NEW YORK (GenomeWeb News) – MicroRNA expression networks tend to become more fragmented in cancerous tissues than in healthy tissues, according to a study appearing in the latest issue of Genome Research, with the extent and nature of miRNA network changes varying by tissue and cancer type.
An international research team used miRNA expression data on more than 4,400 cancer or normal tissue samples to come up with networks outlining genetic interactions between miRNAs in 50 normal tissues and 51 cancer types. Their findings suggest miRNA networks tend to be more cohesive and well connected in normal tissues, whereas cancer miRNA networks — particularly those in solid tumors — are often rewired to create breakaway sub-networks of miRNAs.
"In solid cancers there can be a few, or more, groups of such misbehaved miRNAs, while in leukemias we found only one or two," senior author Carlo Croce, director of the human cancer genetics program at Ohio State University's Comprehensive Cancer Center, said in a statement. "The miRNAs we discovered can now be used as targets for drug development, or to pinpoint candidate proteins, which, in turn, they regulate."

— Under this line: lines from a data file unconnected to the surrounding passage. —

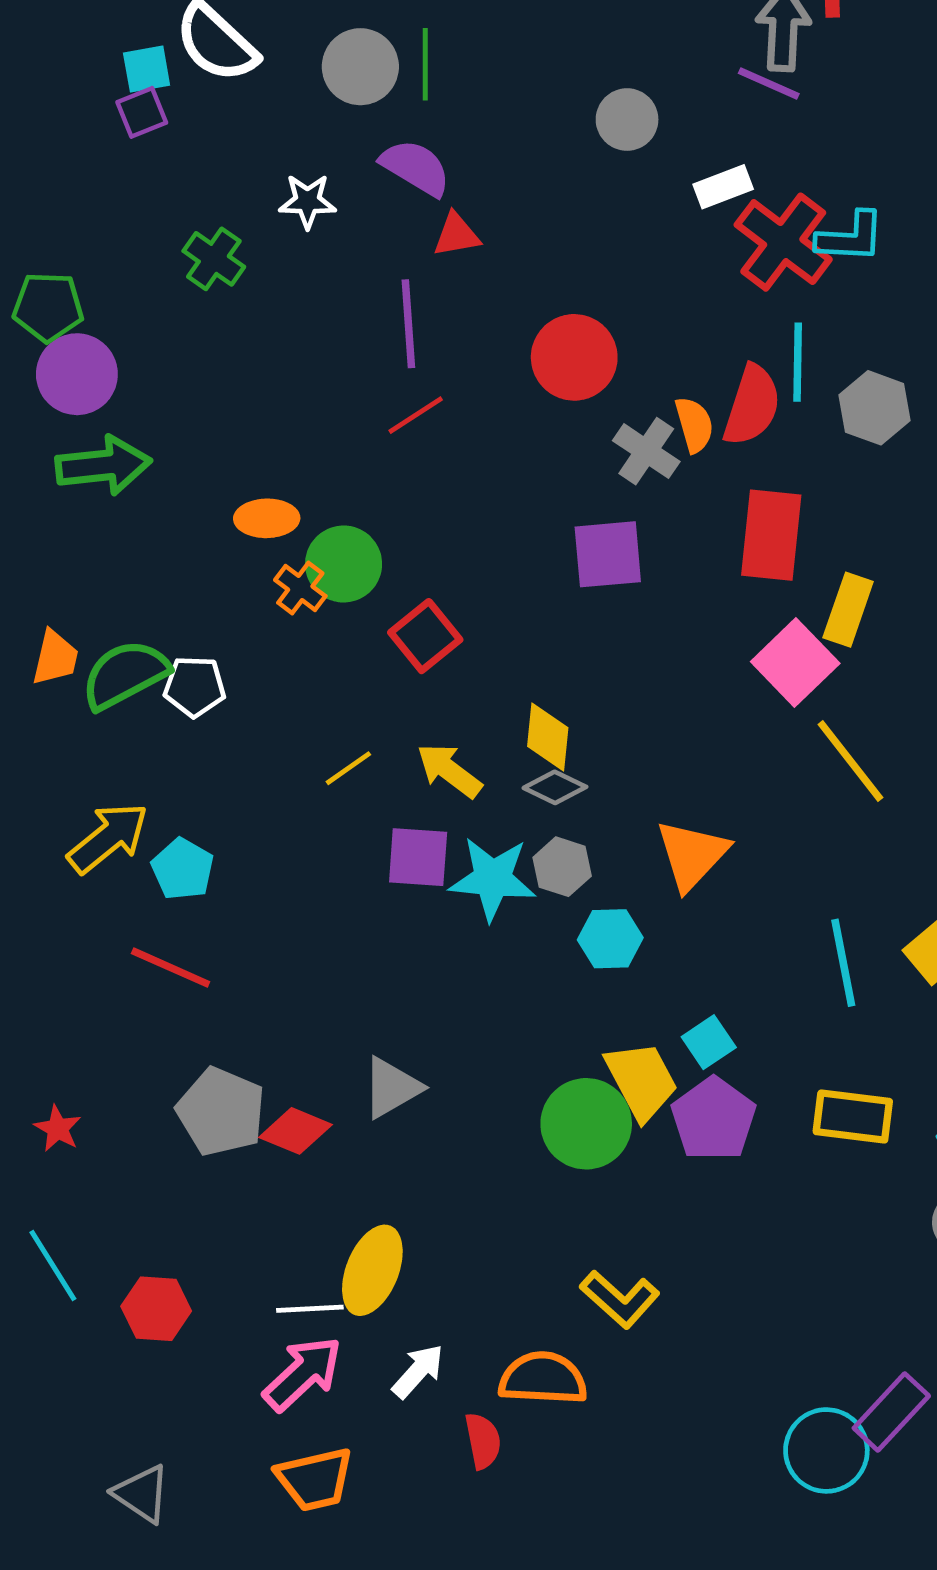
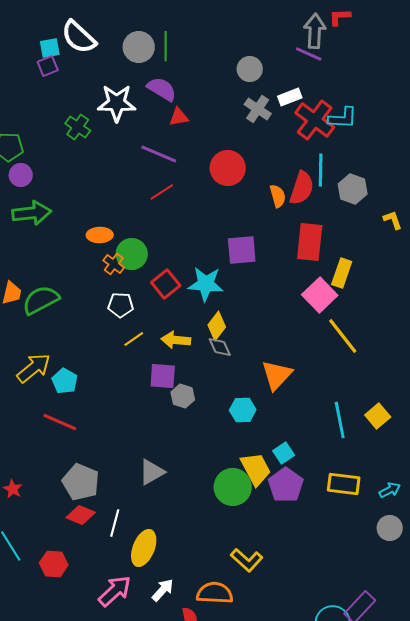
white star: (308, 201) -> (117, 103), size x1.6
purple line: (408, 324) -> (159, 154), turned -63
purple circle: (77, 374) -> (21, 175), size x0.7
gray cross: (646, 451) -> (258, 109), moved
white pentagon: (195, 687) -> (121, 305), moved
yellow diamond: (548, 737) -> (217, 326), turned 32
yellow arrow: (449, 771) -> (176, 340), turned -32
gray diamond: (555, 787) -> (220, 347), turned 40
gray hexagon: (562, 867) -> (183, 396), moved
cyan star: (492, 879) -> (206, 284), moved
red diamond: (296, 1131) -> (81, 515), moved
white line: (310, 1309) -> (115, 523), moved, turned -72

Several studies have implicated specific miRNAs or small sets of RNAs in cancer, the researchers noted. But much of the evidence so far has come from research on individual miRNAs in isolation rather than as part of an inter-related system.
"MicroRNAs were always considered as singles, generally unrelated to each other in the miRNA world," Croce said. "We did not know much about how miRNAs cooperate."
In an effort to get a better sense of these interactions, the researchers used a clustering algorithm to develop genetic networks based on miRNA expression data for 4,419 samples: including 2,532 solid cancer and 780 leukemia samples representing 51 cancer types and 1,107 normal samples representing 50 tissues.
Indeed, the team found that the overall structure of the networks and the individual miRNA interactions varied depending on tissue and cancer type.
Among the most commonly rewired miRNAs were some previously that were either implicated in cancer itself or in governing processes that tend to go amiss in cancer, such as signal transduction.
And whereas miRNAs typically fell into single, complete networks in normal tissues, the researchers explained, miRNAs in the cancer samples formed what they call "disjointed" networks with disconnected miRNA sub-groups. At the same time, the most connected or "hub" miRNAs shifted in the cancers relative to normal tissues.
"Groups of miRNAs go awry and exit from the 'social network' altogether," Croce said in a statement.
In general, the researchers found more extensive re-wiring in solid cancer networks than in leukemia networks, which they suspect might be a consequence of "diverging pathogenetic mechanisms that include differing oncogenic miRNA networks" in solid cancers and leukemia. "In the former complex chromosomal rearrangements are frequent," they wrote, "whereas in the latter translocations often represent the major driving force."
The researchers also began investigating how copy number changes relate to miRNA network patterns for a subset of the cancer samples. Down the road, they also plan to integrate miRNA network information with cell signaling pathway patterns to get a more complete picture of how these processes interact in cells from normal tissues and in various types of cancer.
Together, such findings are expected to provide a better understanding of the cellular processes that are altered in cancer and reveal potential targets for combating these changes.